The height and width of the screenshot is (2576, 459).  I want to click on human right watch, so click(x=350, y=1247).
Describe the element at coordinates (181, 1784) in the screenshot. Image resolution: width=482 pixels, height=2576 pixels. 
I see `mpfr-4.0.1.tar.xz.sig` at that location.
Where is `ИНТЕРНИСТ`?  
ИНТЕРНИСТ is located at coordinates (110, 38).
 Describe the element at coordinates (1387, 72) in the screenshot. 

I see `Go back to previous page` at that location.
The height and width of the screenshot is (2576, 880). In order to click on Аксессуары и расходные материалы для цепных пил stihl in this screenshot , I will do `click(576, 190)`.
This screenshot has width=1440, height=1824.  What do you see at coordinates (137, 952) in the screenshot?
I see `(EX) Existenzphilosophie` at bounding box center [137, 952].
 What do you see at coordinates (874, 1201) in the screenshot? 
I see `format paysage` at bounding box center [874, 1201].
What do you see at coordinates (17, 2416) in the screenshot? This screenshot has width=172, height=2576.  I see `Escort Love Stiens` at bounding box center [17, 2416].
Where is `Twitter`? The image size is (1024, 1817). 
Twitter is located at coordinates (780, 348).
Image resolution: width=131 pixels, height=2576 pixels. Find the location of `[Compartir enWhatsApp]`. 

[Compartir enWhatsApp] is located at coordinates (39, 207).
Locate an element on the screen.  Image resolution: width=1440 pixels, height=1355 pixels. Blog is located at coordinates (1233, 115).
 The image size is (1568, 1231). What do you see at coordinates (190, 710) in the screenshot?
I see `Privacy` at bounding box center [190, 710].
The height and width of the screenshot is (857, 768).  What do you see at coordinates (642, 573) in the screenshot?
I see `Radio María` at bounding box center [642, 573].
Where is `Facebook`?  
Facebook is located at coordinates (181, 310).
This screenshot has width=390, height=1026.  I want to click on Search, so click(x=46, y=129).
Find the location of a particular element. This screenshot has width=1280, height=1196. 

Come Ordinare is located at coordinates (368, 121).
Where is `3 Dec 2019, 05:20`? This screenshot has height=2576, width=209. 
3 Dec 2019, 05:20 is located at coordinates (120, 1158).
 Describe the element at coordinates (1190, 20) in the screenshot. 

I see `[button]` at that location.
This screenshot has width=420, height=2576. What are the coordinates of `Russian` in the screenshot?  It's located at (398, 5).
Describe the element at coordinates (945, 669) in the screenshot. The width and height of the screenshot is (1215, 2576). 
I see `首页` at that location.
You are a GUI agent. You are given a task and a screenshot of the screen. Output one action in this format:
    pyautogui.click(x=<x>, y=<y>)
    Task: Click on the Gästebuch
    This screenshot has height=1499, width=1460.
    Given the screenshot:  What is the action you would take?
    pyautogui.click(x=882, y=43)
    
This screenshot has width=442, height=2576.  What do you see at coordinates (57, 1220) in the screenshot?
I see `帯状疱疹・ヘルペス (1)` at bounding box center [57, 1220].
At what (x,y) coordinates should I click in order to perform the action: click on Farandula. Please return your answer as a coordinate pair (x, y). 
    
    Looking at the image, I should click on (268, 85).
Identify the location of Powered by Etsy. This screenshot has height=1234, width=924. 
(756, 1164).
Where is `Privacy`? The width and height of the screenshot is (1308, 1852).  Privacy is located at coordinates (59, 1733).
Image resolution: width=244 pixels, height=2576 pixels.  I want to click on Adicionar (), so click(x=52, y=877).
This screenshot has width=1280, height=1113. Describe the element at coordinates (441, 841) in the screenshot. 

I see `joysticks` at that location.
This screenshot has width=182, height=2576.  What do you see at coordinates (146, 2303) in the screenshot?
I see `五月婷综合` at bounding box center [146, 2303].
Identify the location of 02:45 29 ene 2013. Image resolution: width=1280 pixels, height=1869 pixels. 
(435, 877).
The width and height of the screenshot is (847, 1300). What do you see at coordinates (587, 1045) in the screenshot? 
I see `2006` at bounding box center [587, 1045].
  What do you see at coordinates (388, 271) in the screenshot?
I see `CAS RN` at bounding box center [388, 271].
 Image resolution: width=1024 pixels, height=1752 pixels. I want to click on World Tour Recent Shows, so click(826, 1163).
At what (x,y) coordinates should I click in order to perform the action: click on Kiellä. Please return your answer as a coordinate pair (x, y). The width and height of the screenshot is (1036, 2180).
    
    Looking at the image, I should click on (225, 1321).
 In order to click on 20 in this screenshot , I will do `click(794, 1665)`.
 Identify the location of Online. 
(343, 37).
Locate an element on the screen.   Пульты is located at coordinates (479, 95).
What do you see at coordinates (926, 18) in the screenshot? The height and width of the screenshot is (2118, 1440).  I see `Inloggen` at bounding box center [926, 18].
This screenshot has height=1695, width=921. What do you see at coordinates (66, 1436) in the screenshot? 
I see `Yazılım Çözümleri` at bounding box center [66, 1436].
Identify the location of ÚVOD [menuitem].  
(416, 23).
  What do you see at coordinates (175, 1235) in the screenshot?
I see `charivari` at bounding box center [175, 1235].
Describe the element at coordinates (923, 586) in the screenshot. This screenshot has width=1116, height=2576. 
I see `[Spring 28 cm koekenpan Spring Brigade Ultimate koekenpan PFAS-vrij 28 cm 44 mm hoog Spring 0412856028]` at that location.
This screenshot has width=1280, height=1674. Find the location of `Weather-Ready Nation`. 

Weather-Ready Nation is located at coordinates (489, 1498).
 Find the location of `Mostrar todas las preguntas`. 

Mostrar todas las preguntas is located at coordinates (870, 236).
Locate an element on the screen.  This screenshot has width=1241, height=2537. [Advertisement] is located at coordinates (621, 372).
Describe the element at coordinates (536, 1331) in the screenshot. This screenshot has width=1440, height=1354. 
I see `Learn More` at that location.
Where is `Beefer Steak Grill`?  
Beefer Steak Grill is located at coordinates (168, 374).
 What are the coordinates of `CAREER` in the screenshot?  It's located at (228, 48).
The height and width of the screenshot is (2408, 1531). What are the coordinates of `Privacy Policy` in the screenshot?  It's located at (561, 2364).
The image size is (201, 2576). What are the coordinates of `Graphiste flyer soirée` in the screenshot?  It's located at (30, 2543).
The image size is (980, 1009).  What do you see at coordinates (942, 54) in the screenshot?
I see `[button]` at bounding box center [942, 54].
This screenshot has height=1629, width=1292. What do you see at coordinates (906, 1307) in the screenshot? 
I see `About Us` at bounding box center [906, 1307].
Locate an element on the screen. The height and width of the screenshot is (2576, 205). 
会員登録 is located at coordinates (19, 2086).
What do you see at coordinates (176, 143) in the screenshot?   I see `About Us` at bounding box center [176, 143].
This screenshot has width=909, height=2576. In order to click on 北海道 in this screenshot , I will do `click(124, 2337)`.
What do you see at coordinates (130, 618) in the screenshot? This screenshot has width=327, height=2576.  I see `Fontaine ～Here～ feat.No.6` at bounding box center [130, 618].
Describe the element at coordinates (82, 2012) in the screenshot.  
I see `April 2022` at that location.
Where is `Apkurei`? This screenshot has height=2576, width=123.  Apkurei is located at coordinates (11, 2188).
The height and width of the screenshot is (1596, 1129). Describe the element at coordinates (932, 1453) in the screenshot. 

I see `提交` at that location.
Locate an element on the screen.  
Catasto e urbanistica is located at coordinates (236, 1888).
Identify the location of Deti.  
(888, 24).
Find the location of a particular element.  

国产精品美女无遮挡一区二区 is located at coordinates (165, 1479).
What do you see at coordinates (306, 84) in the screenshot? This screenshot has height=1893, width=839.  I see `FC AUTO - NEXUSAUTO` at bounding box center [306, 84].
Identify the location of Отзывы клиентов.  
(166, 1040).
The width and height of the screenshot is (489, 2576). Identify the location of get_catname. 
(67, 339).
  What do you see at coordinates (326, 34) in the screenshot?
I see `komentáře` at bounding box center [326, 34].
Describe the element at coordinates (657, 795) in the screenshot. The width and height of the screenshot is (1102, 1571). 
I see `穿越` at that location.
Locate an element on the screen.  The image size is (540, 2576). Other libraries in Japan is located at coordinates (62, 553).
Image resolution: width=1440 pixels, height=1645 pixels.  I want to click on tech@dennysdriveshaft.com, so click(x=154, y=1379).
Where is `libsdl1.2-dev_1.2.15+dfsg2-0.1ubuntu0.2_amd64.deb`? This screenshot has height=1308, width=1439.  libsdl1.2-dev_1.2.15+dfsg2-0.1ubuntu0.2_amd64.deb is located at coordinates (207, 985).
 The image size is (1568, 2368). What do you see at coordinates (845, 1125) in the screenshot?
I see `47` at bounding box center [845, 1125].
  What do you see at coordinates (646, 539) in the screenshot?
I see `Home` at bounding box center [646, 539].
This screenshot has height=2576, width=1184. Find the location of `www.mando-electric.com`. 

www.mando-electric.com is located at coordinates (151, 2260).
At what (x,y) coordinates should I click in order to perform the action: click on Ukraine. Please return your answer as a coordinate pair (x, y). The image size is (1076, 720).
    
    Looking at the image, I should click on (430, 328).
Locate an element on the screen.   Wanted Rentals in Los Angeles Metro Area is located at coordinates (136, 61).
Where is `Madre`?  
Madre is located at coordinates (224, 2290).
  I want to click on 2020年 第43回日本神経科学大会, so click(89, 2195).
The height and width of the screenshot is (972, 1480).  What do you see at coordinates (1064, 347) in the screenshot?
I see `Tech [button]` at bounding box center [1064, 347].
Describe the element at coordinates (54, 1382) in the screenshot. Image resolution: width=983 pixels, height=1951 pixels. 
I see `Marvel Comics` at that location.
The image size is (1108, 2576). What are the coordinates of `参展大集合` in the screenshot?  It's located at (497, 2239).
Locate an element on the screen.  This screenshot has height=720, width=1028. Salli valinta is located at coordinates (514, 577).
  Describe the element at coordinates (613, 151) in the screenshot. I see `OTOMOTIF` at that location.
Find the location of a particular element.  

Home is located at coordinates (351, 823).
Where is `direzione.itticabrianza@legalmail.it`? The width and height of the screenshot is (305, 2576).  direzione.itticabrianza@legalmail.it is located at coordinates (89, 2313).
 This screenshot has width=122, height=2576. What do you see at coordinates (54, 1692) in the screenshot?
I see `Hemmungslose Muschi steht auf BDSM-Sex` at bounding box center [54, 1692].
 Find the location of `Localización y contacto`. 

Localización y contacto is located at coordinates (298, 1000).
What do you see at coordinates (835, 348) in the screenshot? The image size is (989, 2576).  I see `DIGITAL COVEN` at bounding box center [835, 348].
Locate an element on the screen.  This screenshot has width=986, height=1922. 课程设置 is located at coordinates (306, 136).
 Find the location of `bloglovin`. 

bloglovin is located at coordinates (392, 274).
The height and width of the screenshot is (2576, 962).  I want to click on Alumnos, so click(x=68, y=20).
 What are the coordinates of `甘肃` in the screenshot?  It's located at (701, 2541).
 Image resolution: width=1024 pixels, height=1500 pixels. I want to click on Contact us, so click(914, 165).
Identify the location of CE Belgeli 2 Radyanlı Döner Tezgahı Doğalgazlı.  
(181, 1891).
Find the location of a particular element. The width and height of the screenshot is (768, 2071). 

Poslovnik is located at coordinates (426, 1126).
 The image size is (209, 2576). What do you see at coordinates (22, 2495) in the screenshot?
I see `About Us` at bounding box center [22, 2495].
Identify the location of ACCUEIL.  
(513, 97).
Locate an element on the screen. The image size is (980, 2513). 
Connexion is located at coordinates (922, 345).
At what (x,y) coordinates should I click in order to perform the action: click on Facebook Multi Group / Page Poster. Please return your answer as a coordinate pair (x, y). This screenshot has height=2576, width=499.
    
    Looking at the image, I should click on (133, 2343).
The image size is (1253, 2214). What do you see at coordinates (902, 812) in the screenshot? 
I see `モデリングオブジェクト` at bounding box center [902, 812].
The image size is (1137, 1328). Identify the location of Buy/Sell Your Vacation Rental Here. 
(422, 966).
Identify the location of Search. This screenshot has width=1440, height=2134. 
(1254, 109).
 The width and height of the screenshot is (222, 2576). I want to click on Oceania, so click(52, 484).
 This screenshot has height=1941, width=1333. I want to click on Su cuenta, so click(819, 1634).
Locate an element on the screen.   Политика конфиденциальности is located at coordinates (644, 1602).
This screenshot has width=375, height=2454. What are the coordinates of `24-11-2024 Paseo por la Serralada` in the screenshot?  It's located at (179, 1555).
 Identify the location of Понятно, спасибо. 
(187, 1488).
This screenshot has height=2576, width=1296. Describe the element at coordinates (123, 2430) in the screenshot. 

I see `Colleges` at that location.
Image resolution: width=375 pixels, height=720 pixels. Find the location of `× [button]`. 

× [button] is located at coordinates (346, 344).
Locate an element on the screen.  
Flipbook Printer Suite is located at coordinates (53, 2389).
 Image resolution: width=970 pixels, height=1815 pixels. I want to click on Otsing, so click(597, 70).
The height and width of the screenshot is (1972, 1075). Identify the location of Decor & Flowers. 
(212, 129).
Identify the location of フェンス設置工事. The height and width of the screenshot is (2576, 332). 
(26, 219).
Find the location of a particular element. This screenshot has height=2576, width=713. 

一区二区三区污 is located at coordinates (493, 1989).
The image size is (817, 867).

- EXERCISE OBJECTIVE: Find every line of the data that includes the string "will". Copy each of those lines.

- EXPECTED ANSWER:
The height and width of the screenshot is (2576, 880). In order to click on Аксессуары и расходные материалы для цепных пил stihl in this screenshot , I will do `click(576, 190)`.
 In order to click on 20 in this screenshot , I will do `click(794, 1665)`.
This screenshot has width=909, height=2576. In order to click on 北海道 in this screenshot , I will do `click(124, 2337)`.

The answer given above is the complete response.